Since opening the door to the conversation about race and football last week, Panthers quarterback Cam Newton has tried to make the topic less divisive and more about the fact he defies categorization.
But one of Newton’s earliest mentors, who knows about the realities of the topic, is willing to burst through the door.
Hall of Fame quarterback Warren Moon told Mike Garafolo of FOX Sports that he didn’t understand what people had to criticize about Newton, if they weren’t leaning back on more sinister motives.

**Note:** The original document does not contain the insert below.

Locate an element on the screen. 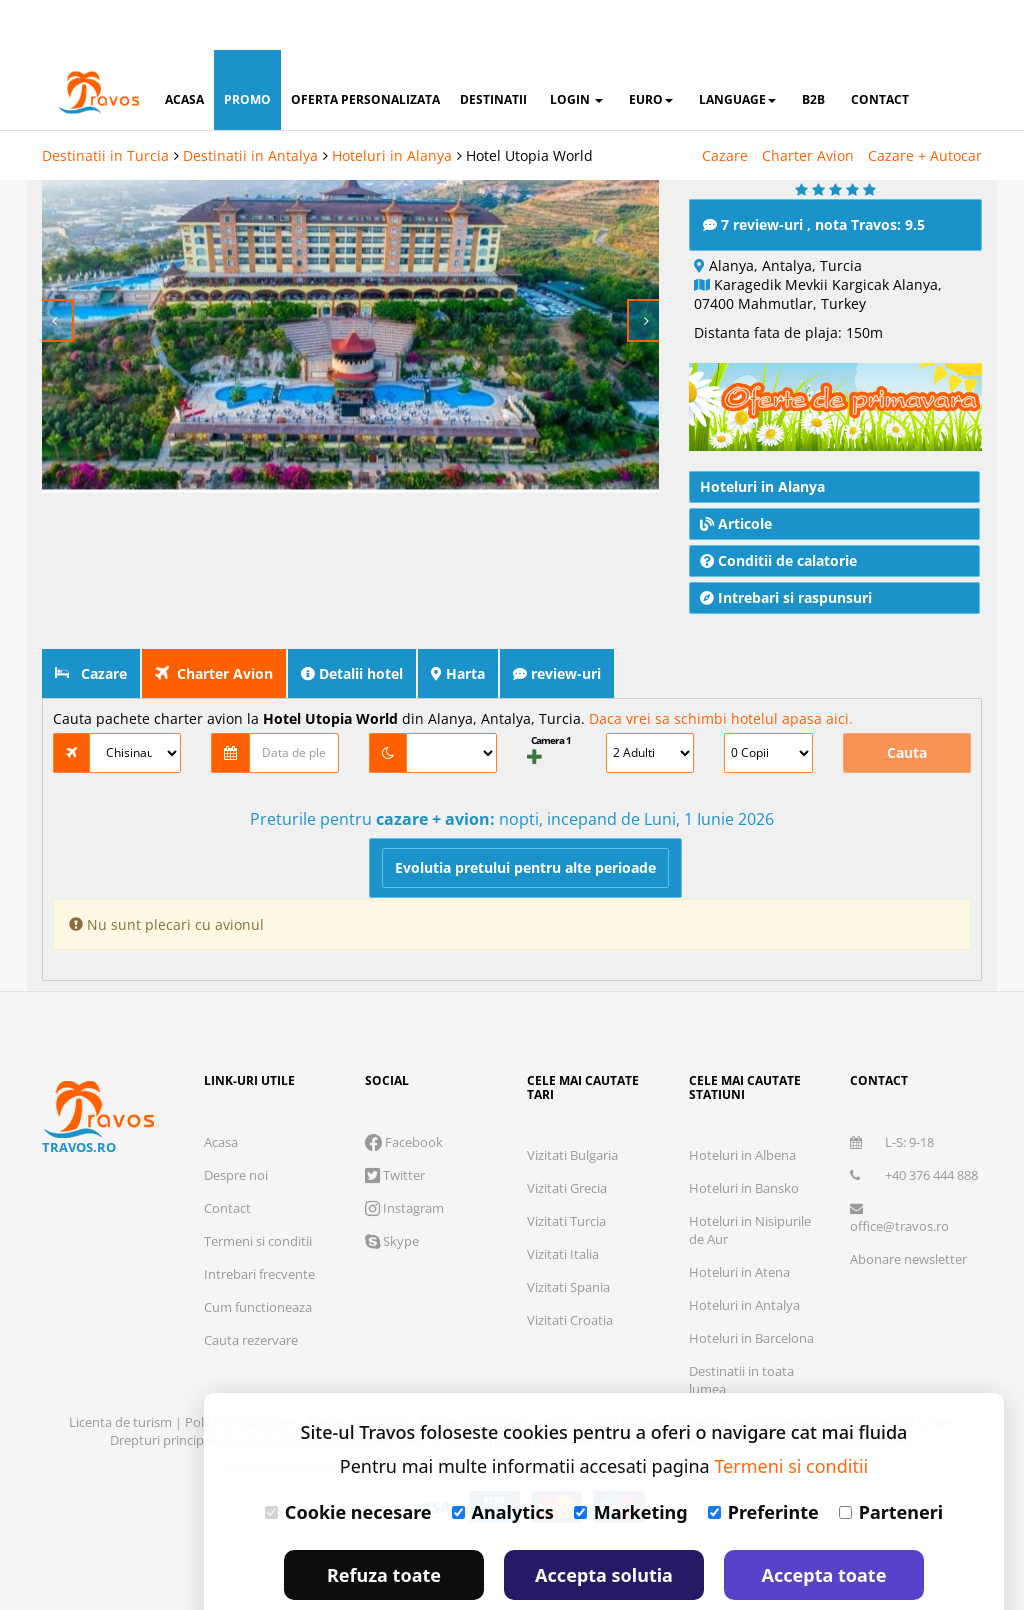 The image size is (1024, 1610). Hoteluri in Antalya is located at coordinates (744, 1260).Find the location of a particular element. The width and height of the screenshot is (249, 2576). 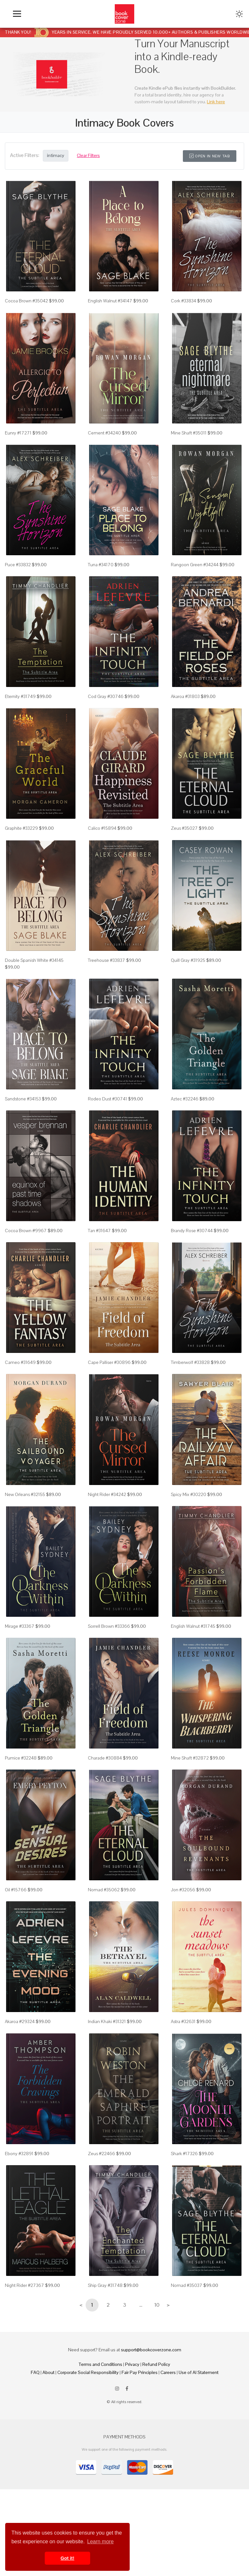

“That’s the thing I don’t understand. How come they just can’t let it go?” Moon said of Newton’s critics. “If he hasn’t done anything [recently] that’s been against the law or anything that would cause negative publicity, isn’t out in the world doing something wrong except for just dancing after a touchdown, I mean what is the big deal? He’s worked toward maturity in the last five or six years he’s been in the league and has done positive things to erase a lot of that negative stuff from when he was 18, 19 years old. I just don’t know why people can’t let all of that stuff go.

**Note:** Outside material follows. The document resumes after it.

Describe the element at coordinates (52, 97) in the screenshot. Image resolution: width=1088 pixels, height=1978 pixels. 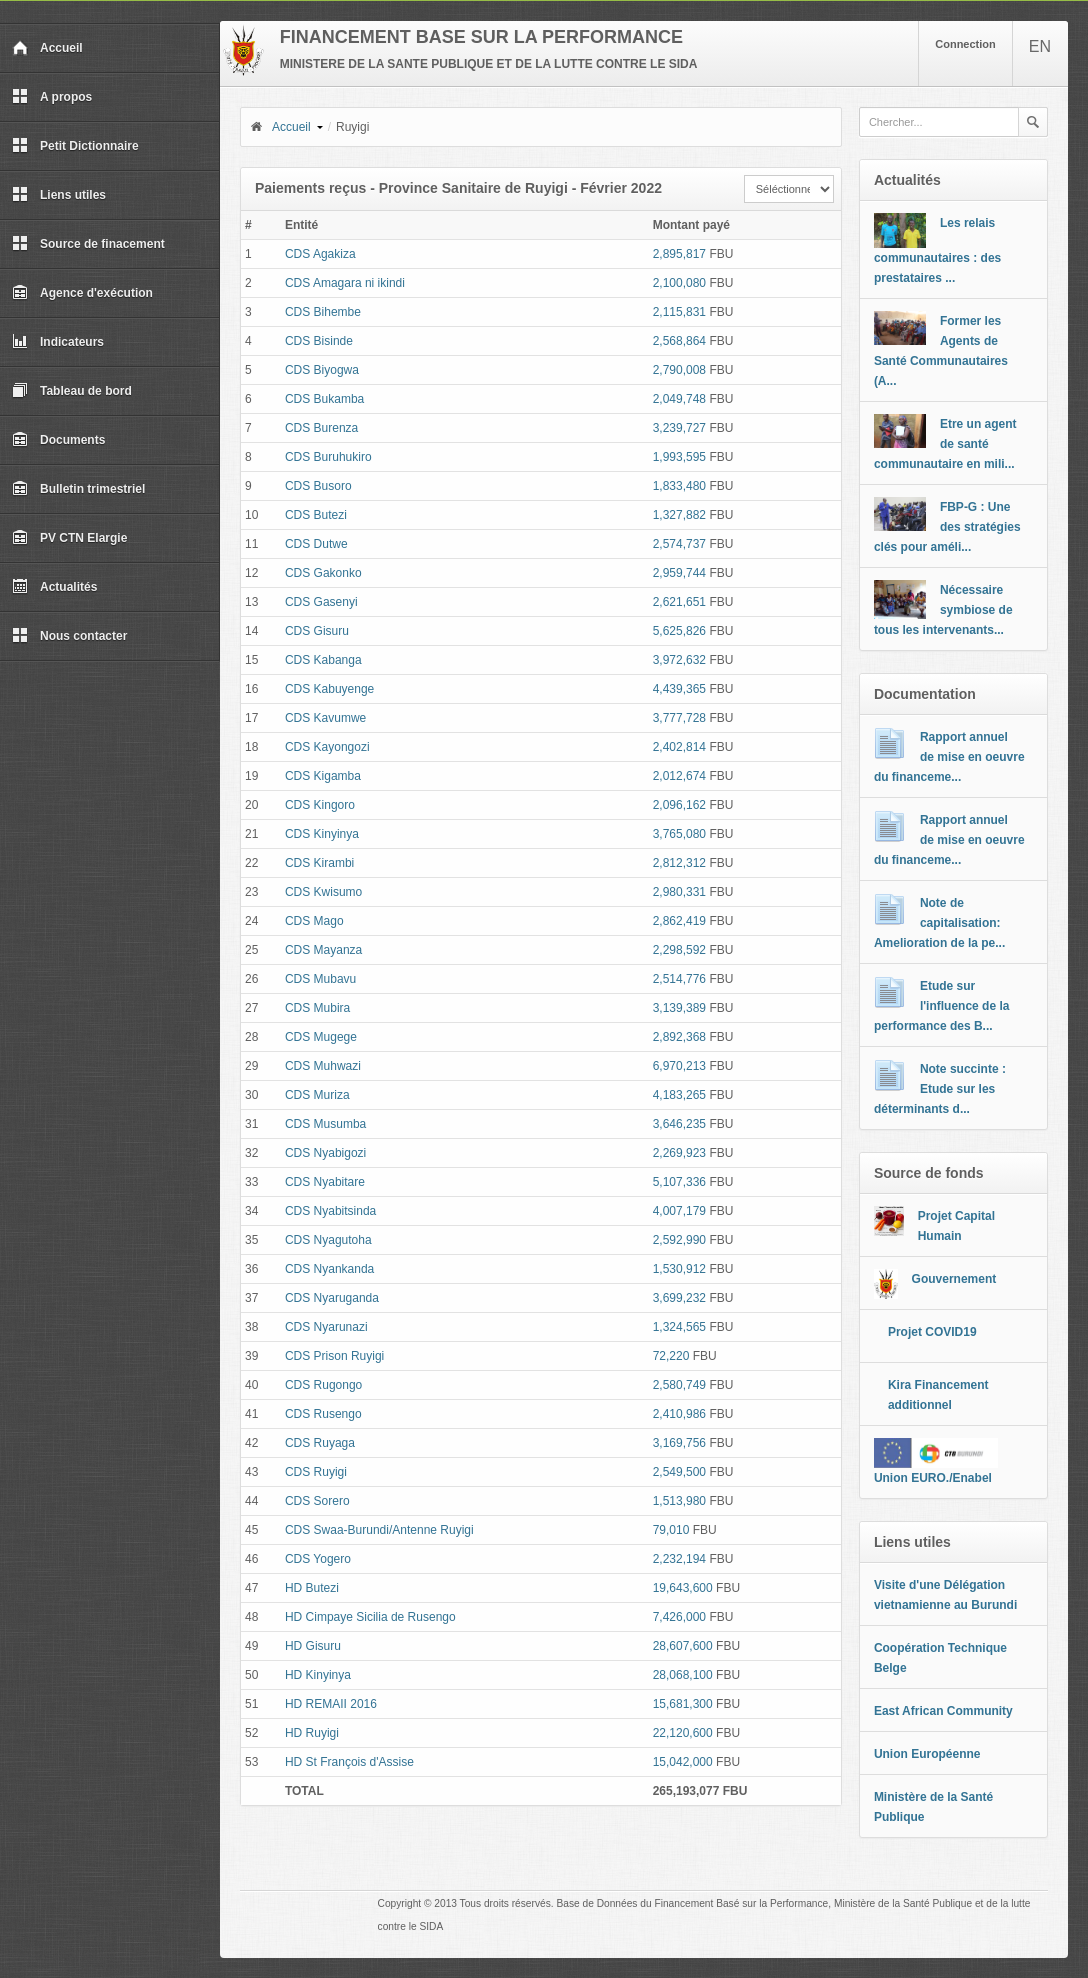
I see `A propos` at that location.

“You’d think he raped like five pastors’ daughters over the last five years and he’s getting away with it the way people are talking about him.”
That’s the kind of strong talk — and uncomfortable imagery — that Newton will want to avoid tonight, when he’s on center stage at the league’s first prime time media day spectacle.
While there’s inarguably a segment of the population who may view Newton through the prism of race, he’s also a player who defies characterization at a number of levels. Between his athletic success and his non-traditional style and his gargantuan personality, he’s naturally become a lightning rod, fodder for a thousand #hottaeks.
And as long as he’s in the spotlight, it’s going to create strong feelings on either side. Moon knows that, and his willingness to speak in such blunt terms also underscores his own years of struggle.